• [TASK PROMPT]
Exact copies of the lines below are the goal; any images in them are dropped.

%%

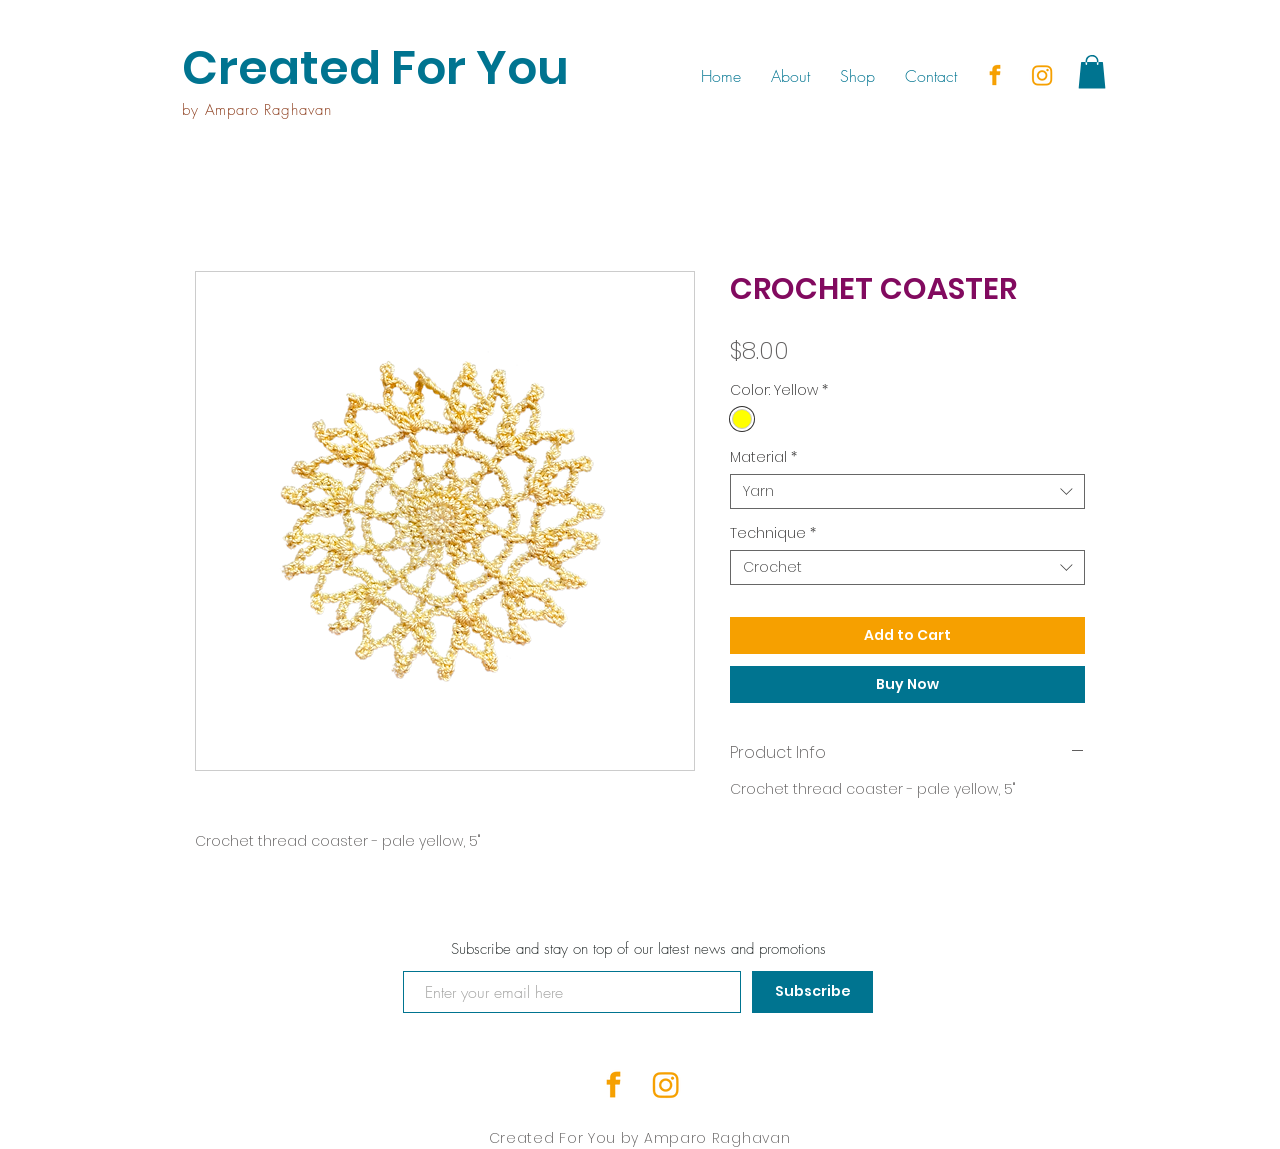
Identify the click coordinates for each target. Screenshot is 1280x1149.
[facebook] (995, 75)
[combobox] (907, 491)
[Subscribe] (812, 992)
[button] (1092, 71)
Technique (773, 533)
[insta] (1042, 75)
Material (763, 457)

%%

• [RESULT OF THIS EXERCISE]
Identify the click coordinates for each target. Screenshot is 1280x1149.
[facebook] (995, 75)
[combobox] (907, 491)
[Subscribe] (812, 992)
[button] (1092, 71)
Technique (773, 533)
[insta] (1042, 75)
Material (763, 457)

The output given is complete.